**Task to complete**
Quote the records that follow in full, leaving the pictures out.

**Recorded information**
"""

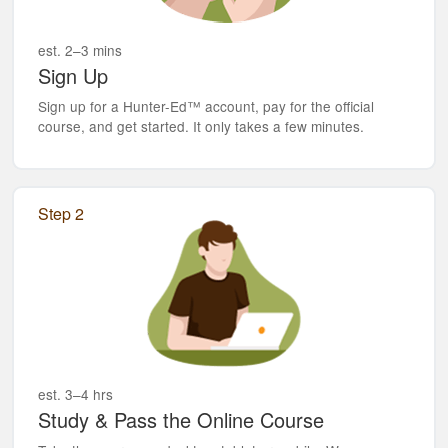
est. 2–3 mins
Sign Up
Sign up for a Hunter-Ed™ account, pay for the official
course, and get started. It only takes a few minutes.
Step 2
est. 3–4 hrs
Study & Pass the Online Course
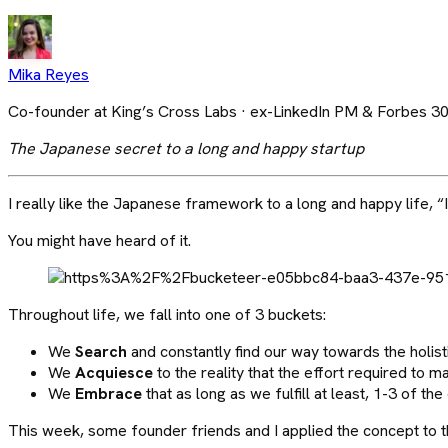
Mika Reyes
Co-founder at King’s Cross Labs · ex-LinkedIn PM & Forbes 3
The Japanese secret to a long and happy startup
I really like the Japanese framework to a long and happy life, “I
You might have heard of it.
Throughout life, we fall into one of 3 buckets:
We
Search
and constantly find our way towards the holistic
We
Acquiesce
to the reality that the effort required to m
We
Embrace
that as long as we fulfill at least, 1-3 of th
This week, some founder friends and I applied the concept to the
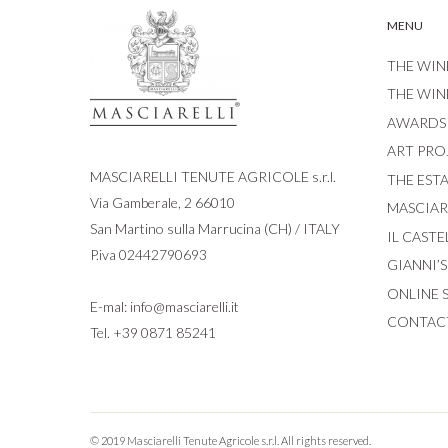
MENU
THE WIN
THE WIN
AWARDS
ART PRO
MASCIARELLI TENUTE AGRICOLE s.r.l.
THE EST
Via Gamberale, 2 66010
MASCIARE
San Martino sulla Marrucina (CH) / ITALY
IL CASTE
P.iva 02442790693
GIANNI’
ONLINE 
E-mal:
info@masciarelli.it
CONTAC
Tel.
+39 0871 85241
© 2019 Masciarelli Tenute Agricole s.r.l. All rights reserved.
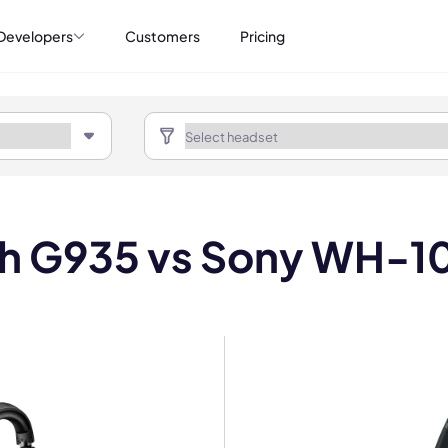
Developers
Customers
Pricing
ch G935 vs Sony WH-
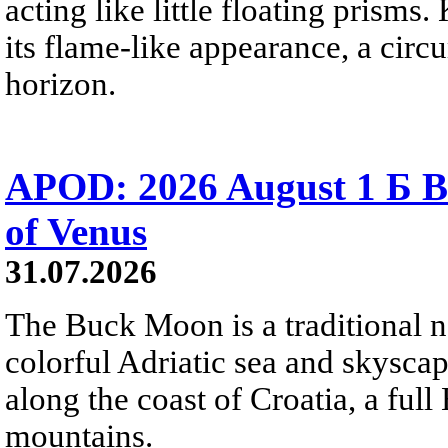
acting like little floating prisms
its flame-like appearance, a circ
horizon.
APOD: 2026 August 1 Б B
of Venus
31.07.2026
The Buck Moon is a traditional na
colorful Adriatic sea and skysca
along the coast of Croatia, a full
mountains.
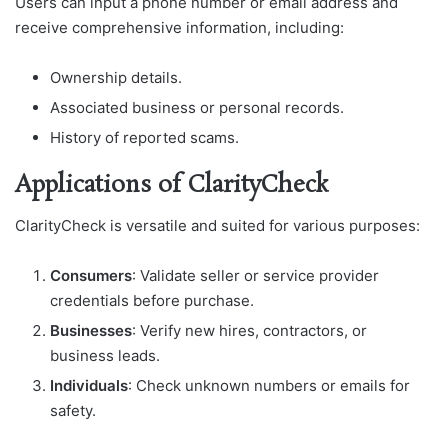
Users can input a phone number or email address and
receive comprehensive information, including:
Ownership details.
Associated business or personal records.
History of reported scams.
Applications of ClarityCheck
ClarityCheck is versatile and suited for various purposes:
Consumers
: Validate seller or service provider
credentials before purchase.
Businesses
: Verify new hires, contractors, or
business leads.
Individuals
: Check unknown numbers or emails for
safety.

"""

**Written reply**
est. 2–3 mins
Sign Up
Sign up for a Hunter-Ed™ account, pay for the official
course, and get started. It only takes a few minutes.
Step 2
est. 3–4 hrs
Study & Pass the Online Course
Mika Reyes
Co-founder at King’s Cross Labs · ex-LinkedIn PM & Forbes 3
The Japanese secret to a long and happy startup
I really like the Japanese framework to a long and happy life, “I
You might have heard of it.
Throughout life, we fall into one of 3 buckets:
We
Search
and constantly find our way towards the holistic
We
Acquiesce
to the reality that the effort required to m
We
Embrace
that as long as we fulfill at least, 1-3 of th
This week, some founder friends and I applied the concept to the
MENU
THE WIN
THE WIN
AWARDS
ART PRO
MASCIARELLI TENUTE AGRICOLE s.r.l.
THE EST
Via Gamberale, 2 66010
MASCIARE
San Martino sulla Marrucina (CH) / ITALY
IL CASTE
P.iva 02442790693
GIANNI’
ONLINE 
E-mal:
info@masciarelli.it
CONTAC
Tel.
+39 0871 85241
© 2019 Masciarelli Tenute Agricole s.r.l. All rights reserved.
Developers
Customers
Pricing
ch G935 vs Sony WH-
acting like little floating prisms
its flame-like appearance, a circ
horizon.
APOD: 2026 August 1 Б B
of Venus
31.07.2026
The Buck Moon is a traditional na
colorful Adriatic sea and skysca
along the coast of Croatia, a full
mountains.
Users can input a phone number or email address and
receive comprehensive information, including:
Ownership details.
Associated business or personal records.
History of reported scams.
Applications of ClarityCheck
ClarityCheck is versatile and suited for various purposes:
Consumers
: Validate seller or service provider
credentials before purchase.
Businesses
: Verify new hires, contractors, or
business leads.
Individuals
: Check unknown numbers or emails for
safety.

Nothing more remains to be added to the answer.